- 2009 promotional poster for the US DVD release by Dark Maze Studios.
- Directed by: Çetin Inanç
- Written by: Cagdas Agirdas Çetin Inanç (scenario)
- Produced by: Mehmet Karahafız Ed Glaser (English version)
- Starring: Serdar Kebapçılar Filiz Taçbaş Hüseyin Peyda
- Cinematography: Dinçer Önal
- Edited by: Necdet Tok
- Music by: Jake Kaufman (English version)
- Distributed by: Anıt Ticaret
- Release date: 6 July 1986 (Turkey);
- Running time: 74 minutes
- Country: Turkey
- Language: Turkish

= Rampage (1986 film) =

Rampage (Korkusuz) is a 1986 Turkish cult action film, written and directed by Çetin Inanç, featuring bodybuilder Serdar Kebapçılar as a Turkish commando who must infiltrate and capture a group of terrorists living in the mountains.
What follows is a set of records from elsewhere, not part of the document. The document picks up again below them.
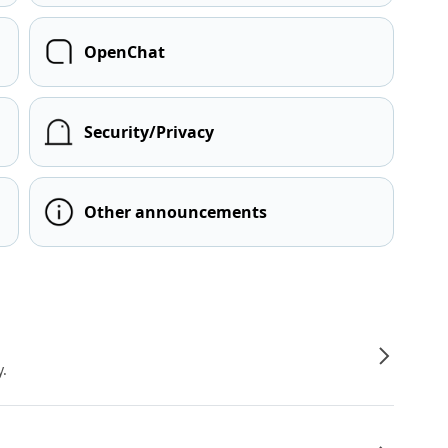
OpenChat
Security/Privacy
Other announcements
y.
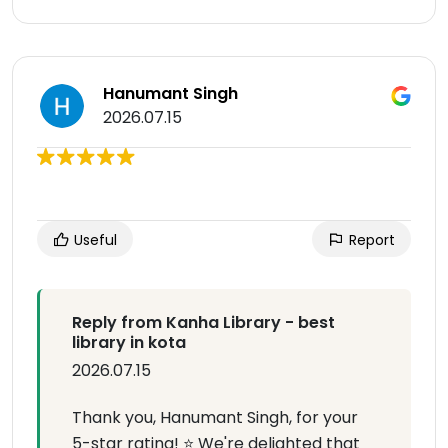
Hanumant Singh
2026.07.15
Useful
Report
Reply from Kanha Library - best
library in kota
2026.07.15
Thank you, Hanumant Singh, for your
5-star rating! ⭐ We're delighted that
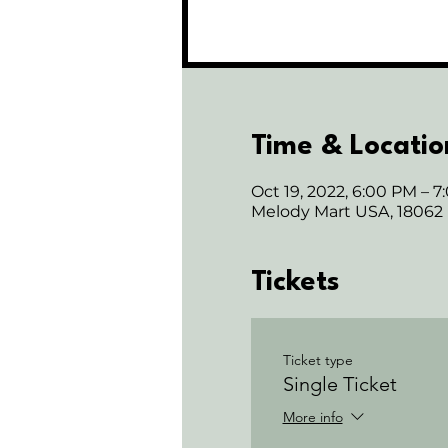
Time & Locatio
Oct 19, 2022, 6:00 PM – 
Melody Mart USA, 18062
Tickets
Ticket type
Single Ticket
More info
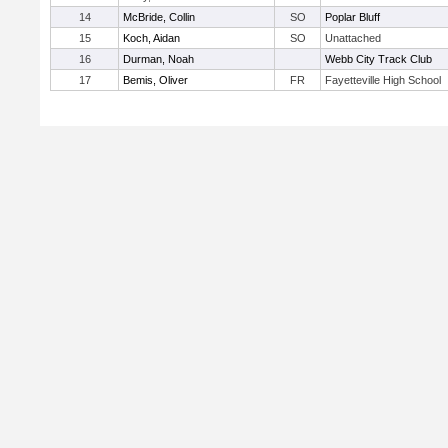
14
McBride, Collin
SO
Poplar Bluff
15
Koch, Aidan
SO
Unattached
16
Durman, Noah
Webb City Track Club
17
Bemis, Oliver
FR
Fayetteville High School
The film is the second of two films, along with Wild Blood (Turkish: Vahşi Kan; 1983) also written and directed by Çetin İnanç, commonly known as Turkish Rambo because of plot and stylistic similarities copied from George P. Cosmatos’s Rambo: First Blood Part II (1985). It is also available in an English dubbed U.S. theatrical release produced by Ed Glaser.

==Plot==
Serdar, a highly trained Turkish commando, is dispatched on a covert mission to infiltrate a terrorist organization operating out of a remote mountain stronghold. The group has stolen a sensitive military disk containing top-secret intelligence, posing a significant threat to national security. During the operation, Serdar’s unit is ambushed and killed, leaving him to be captured and subjected to brutal torture by the insurgents. Upon escaping, he launches a retaliatory one-man assault against the camp. Armed with a rocket launcher and explosive-tipped arrows, Serdar dismantles the terrorist infrastructure and eliminates the enemy forces to successfully retrieve the stolen disk.

== Cast ==

===Original Turkish cast===
- Serdar Kebapçılar as Serdar
- Osman Betin as Osman
- Yılmaz Kurt as Terrorist #3
- Tuğrul Meteer as Captain Ömer
- Hüseyin Peyda as Ziya
- Filiz Taçbaş as Girl
- Sümer Tilmaç as Sait / Major Fuat
- Mehmet Uğur as Terrorist #2
- Sami Hazinses as Kid's Father
- Mehmet Samsa as Terrorist #1

===English dub voice cast===
- Andy Dallas as Sait
- Peter A. Davis as Ziya & Terrorist #3
- Steve Glaser as Sergeant & Kid's Father
- Eric W. Sizemore as Serdar, Osman & Captain Omer
- Jennifer Zahn as Girl
- Meagan Benz as Meagan Rachelle
- Alex Mitchell
- Al Morrison

== DVD release ==
The film was released on DVD on April 24, 2009, by Dark Maze Studios; But it was discontinued on June 12, 2013.